Point, Tap, Connect….It’s that easy with VAD Mobile.
-Clear Diagnostic Trouble Codes (DTC’s) and “check engine” lights 
-Data log in real time or freeze frame mode 
-Monitor vehicle Output Tests 
-Measure multiple measuring blocks at the same time 
-Perform OEM level functions such as Adaptation and Readiness 
-Initiate vehicle Auto Scan to add vehicle not included in the 
software list 
-View Measuring Block data in graphical format 
-Change Basic Settings on individual ECU’s 
-Perform Re-Coding of an ECU 
-Save data for future reference in Memo Pad format 








Tungsten E2 features:
1. New Palm OS 5.4 operating system
2. 320 X 320 color display 
3. Rechargeable Lithium-Ion Battery 
4. SD expansion slot
5. Bluetooth capability 
6. Support for both PC and MAC users
More exciting Tungsten E2 details can be found here:
http://www.palm.com/asia/pdf/ds_te2.pdf
This complete package, including PDA, cabling, and software is $449.00. Expedited shipping within the USA is offered at an additional $25.00.
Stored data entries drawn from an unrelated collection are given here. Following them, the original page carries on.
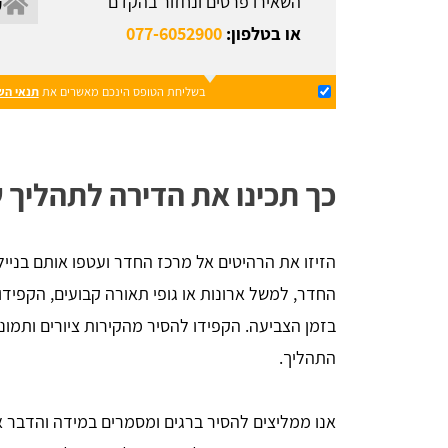
השאירו פרטים ונחזור בהקדם
או בטלפון:
077-6052900
בשליחת הטופס הינכם מאשרים את
תנאי הש
כך תכינו את הדירה לתהליך 
הזיזו את הרהיטים אל מרכז החדר ועטפו אותם בניילו
החדר, למשל ארונות או גופי תאורה קבועים, הקפיד
בזמן הצביעה. הקפידו להסיר מהקירות ציורים ותמו
התהליך.
אנו ממליצים להסיר ברגים ומסמרים במידה והדבר 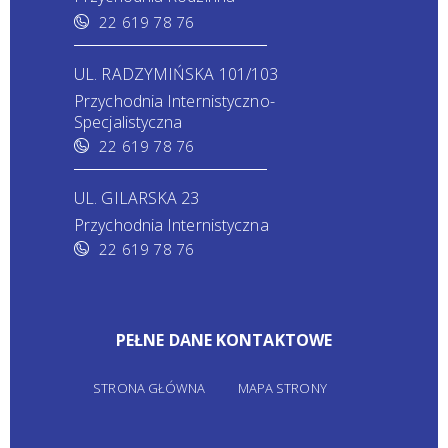
22 619 78 76
UL. RADZYMIŃSKA 101/103
Przychodnia Internistyczno-
Specjalistyczna
22 619 78 76
UL. GILARSKA 23
Przychodnia Internistyczna
22 619 78 76
PEŁNE DANE KONTAKTOWE
STRONA GŁÓWNA
MAPA STRONY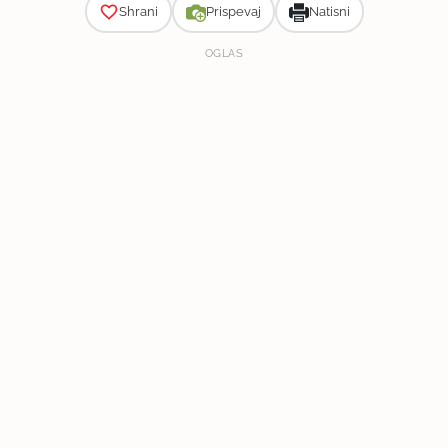
Shrani
Prispevaj
Natisni
OGLAS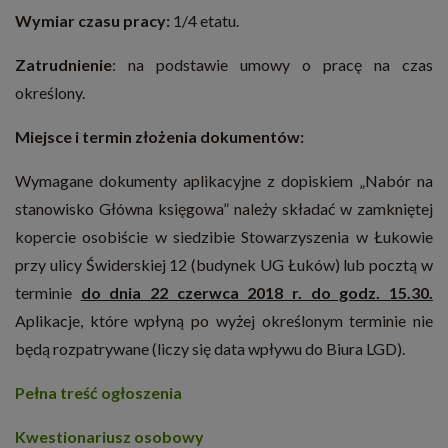
Wymiar czasu pracy:
1/4 etatu.
Zatrudnienie
: na podstawie umowy o pracę na czas
określony.
Miejsce i termin złożenia dokumentów:
Wymagane dokumenty aplikacyjne z dopiskiem „Nabór na
stanowisko Główna księgowa” należy składać w zamkniętej
kopercie osobiście w siedzibie Stowarzyszenia w Łukowie
przy ulicy Świderskiej 12 (budynek UG Łuków) lub pocztą w
terminie
do dnia 22 czerwca 2018 r. do godz. 15.30.
Aplikacje, które wpłyną po wyżej określonym terminie nie
będą rozpatrywane (liczy się data wpływu do Biura LGD).
Pełna treść ogłoszenia
Kwestionariusz osobowy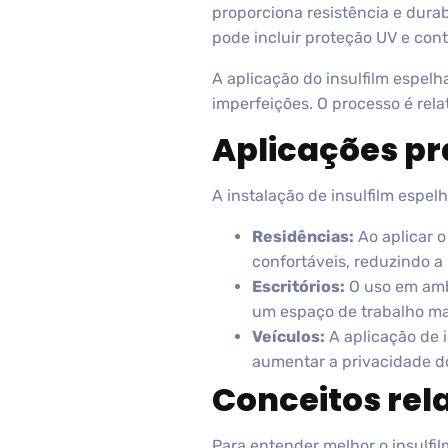
proporciona resistência e dura
pode incluir proteção UV e contr
A aplicação do insulfilm espelh
imperfeições. O processo é rela
Aplicações pr
A instalação de insulfilm espel
Residências:
Ao aplicar o
confortáveis, reduzindo a
Escritórios:
O uso em amb
um espaço de trabalho mai
Veículos:
A aplicação de i
aumentar a privacidade d
Conceitos rel
Para entender melhor o insulfi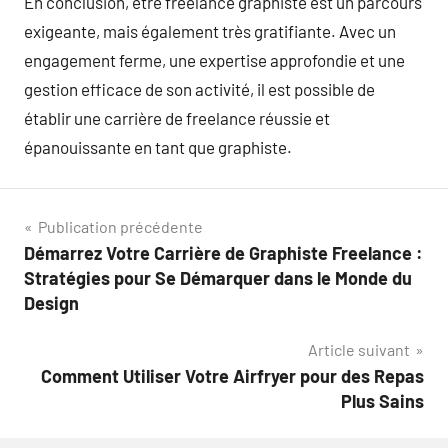
En conclusion, être freelance graphiste est un parcours
exigeante, mais également très gratifiante. Avec un
engagement ferme, une expertise approfondie et une
gestion efficace de son activité, il est possible de
établir une carrière de freelance réussie et
épanouissante en tant que graphiste.
Navigation
Publication précédente
Démarrez Votre Carrière de Graphiste Freelance :
de
Stratégies pour Se Démarquer dans le Monde du
l’article
Design
Article suivant
Comment Utiliser Votre Airfryer pour des Repas
Plus Sains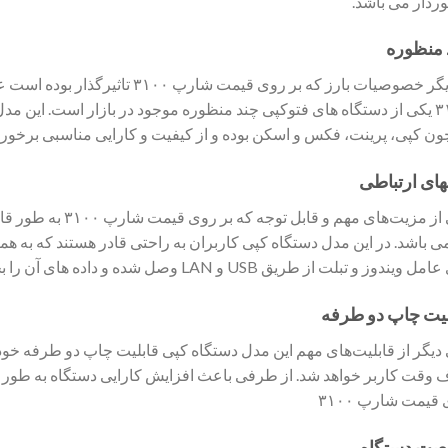
ردار می باشد.
 منظوره
از دیگر خصوصیات بارز که بر روی قی
۳۱۰۰ یکی از دستگاه های فتوکپی چند منظوره موجود در بازار است. این م
ن کپی، پرینت، فکس و اسکن بوده و از کیفیت و کارایی مناسبی برخورد
های ارتباطی
یکی از مزیت‌های مهم 
ی باشد. در این مدل دستگاه کپی کاربران به راحتی قادر هستند که به هم
 ویندوز و تبلت از طریق USB و LAN وصل شده و داده های آن را بخوانند.
لیت چاپ دو طرفه
دیگر از قابلیت‌های مهم این مدل دستگاه کپی قابلیت چاپ دو طرفه خودک
ف وقت کاربر خواهد شد. از طرفی باعث افزایش کارایی دستگاه به طور 
قیمت شارپ ۳۱۰۰
یت دستگاه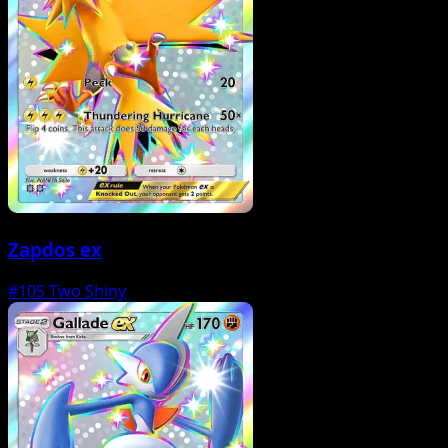
Zapdos ex
#105
Two Shiny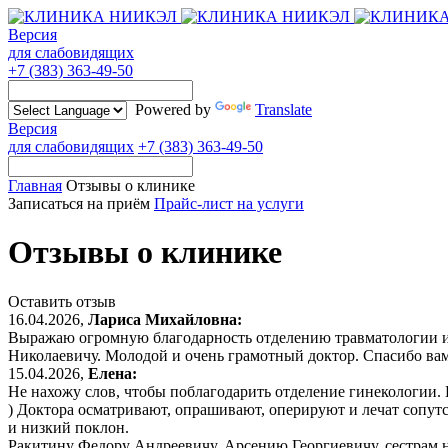
Версия
для слабовидящих
+7 (383) 363-49-50
Powered by
Translate
Версия
для слабовидящих
+7 (383) 363-49-50
Главная
Отзывы о клинике
Записаться на приём
Прайс-лист на услуги
Отзывы о клинике
Оставить отзыв
16.04.2026,
Лариса Михайловна:
Выражаю огромную благодарность отделению травматологии и 
Николаевичу. Молодой и очень грамотный доктор. Спасибо вам 
15.04.2026,
Елена:
Не нахожу слов, чтобы поблагодарить отделение гинекологии. 
) Доктора осматривают, опрашивают, оперируют и лечат сопут
и низкий поклон.
Ракитину Федору Андреевичу, Арсению Георгиевичу, сестрам на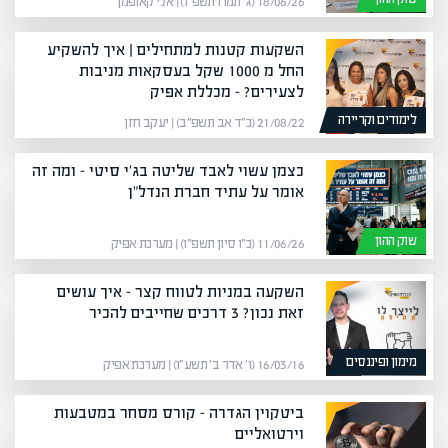
18/06/26 (ג׳ תמוז תשפ״ו) | אלי קאופמן
השקעות קטנות למתחילים | איך להשקיע
החל מ 1000 שקל בעסקאות מניבות
לצעירים? – מכללת אפיק
לימודים וקריירה
21/08/22 (כ״ד אב תשפ״ב) | יעקב חזן
כצמן עשוי לאבד שליטה בג'י סיטי – ומה זה
אומר על עתיד חברת הנדל"ן
שוק ההון
11/06/26 (כ״ו סיון תשפ״ו) | מערכת אפיק
השקעה במניות לטווח קצר – איך עושים
זאת נכון? 3 דרכים שחייבים להכיר
מימון ופיננסים
16/03/16 (ו׳ אדר ב׳ תשע״ו) | מערכת אפיק
ביטקוין הגדרה – קורס מסחר במטבעות
וירטואליים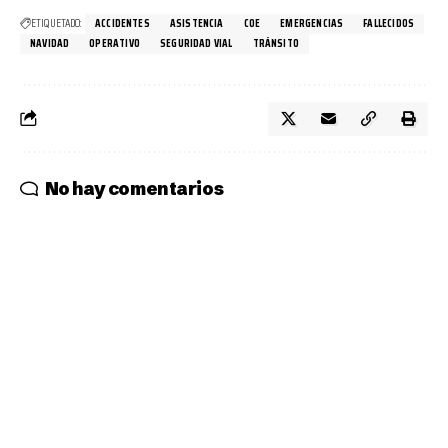
ETIQUETADO:
ACCIDENTES
ASISTENCIA
COE
EMERGENCIAS
FALLECIDOS
NAVIDAD
OPERATIVO
SEGURIDAD VIAL
TRÁNSITO
No hay comentarios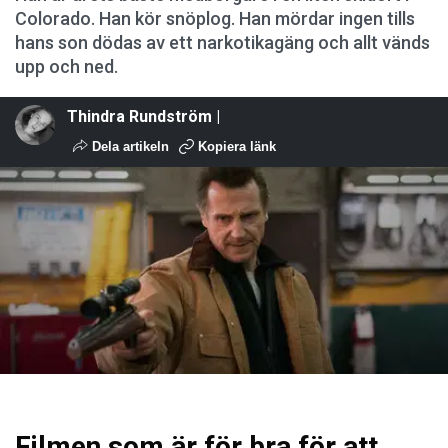
Colorado. Han kör snöplog. Han mördar ingen tills
hans son dödas av ett narkotikagäng och allt vänds
upp och ned.
Thindra Rundström |
Dela artikeln
Kopiera länk
Filmen som är för bra för att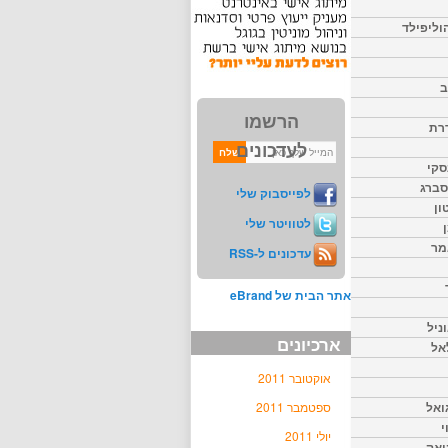
וליפילד
ב
הרשמו
דרת
לעדכונים
סקי
יסברג
לפייסבוק שלי
ון
לטוויטר שלי
מר
עדכונים ל-RSS
אתר הבית של eBrand
ניל
ארכיונים
אל
אוקטובר 2011
ואל
ספטמבר 2011
י
יולי 2011
יאק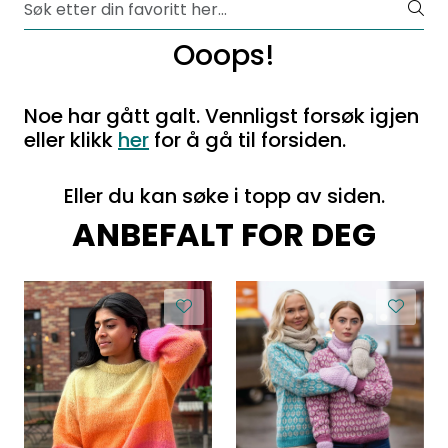
Ooops!
Noe har gått galt. Vennligst forsøk igjen
eller klikk
her
for å gå til forsiden.
Eller du kan søke i topp av siden.
ANBEFALT FOR DEG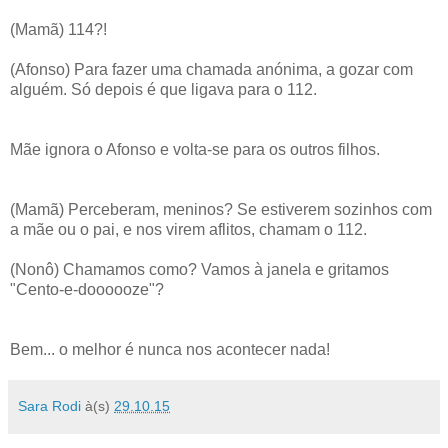
(Mamã) 114?!
(Afonso) Para fazer uma chamada anónima, a gozar com
alguém. Só depois é que ligava para o 112.
Mãe ignora o Afonso e volta-se para os outros filhos.
(Mamã) Perceberam, meninos? Se estiverem sozinhos com
a mãe ou o pai, e nos virem aflitos, chamam o 112.
(Nonô) Chamamos como? Vamos à janela e gritamos
"Cento-e-doooooze"?
Bem... o melhor é nunca nos acontecer nada!
Sara Rodi
à(s)
29.10.15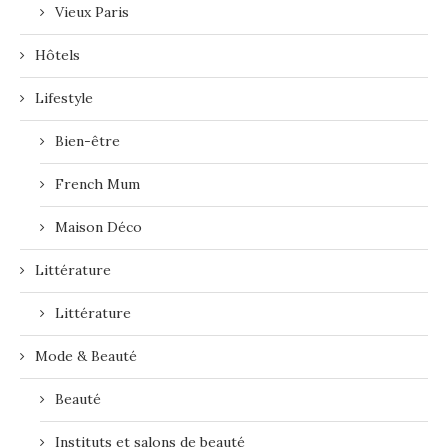
Vieux Paris
Hôtels
Lifestyle
Bien-être
French Mum
Maison Déco
Littérature
Littérature
Mode & Beauté
Beauté
Instituts et salons de beauté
As stated earlier, these Palms are available from October 1 to October 31, and quantities are limited. You may order via PayPal at http://www.vadmobile.com, or via VISA or MasterCard by phone at 604.598.8520 ext. 110. Further inquiries or questions are always welcome. 
Thank you.


----------



## Uberhare (Jul 30, 2003)

One question...
On your application chart you list 2001 and 2003 A6 2.7T Biturbo but you don't list 2002 model year. Please clarify.


----------



## [email protected] (Mar 9, 2007)

*Re: (Uberhare)*


_Quote, originally posted by *Uberhare* »_One question...
On your application chart you list 2001 and 2003 A6 2.7T Biturbo but you don't list 2002 model year. Please clarify.

The software is functional with the 2002 model. We have not had the opportunity to perform a full Auto Scan on that specific vehicle. VAD will be making a significant effort this year to expand our pre-existing vehicle database. In the meantime, the "Add a Vehicle" option is there for customers to use in these instances.


----------



## [email protected] (Mar 9, 2007)

*Re: VAD Mobile: New Palm Tungsten E2 Bundle Now Available until October 31! ([email protected])*

Inventory still available! Call or e-mail me directly if you interested. And don't forget, we now accept PayPal at http://www.vadmobile.com. 
Thank you.


----------



## [email protected] (Mar 9, 2007)

*Re: VAD Mobile: New Palm Tungsten E2 Bundle Now Available until October 31! ([email protected])*

Just a reminder, the Palm Tungsten E2 comes equipped with both Bluetooth capability and an SD card slot.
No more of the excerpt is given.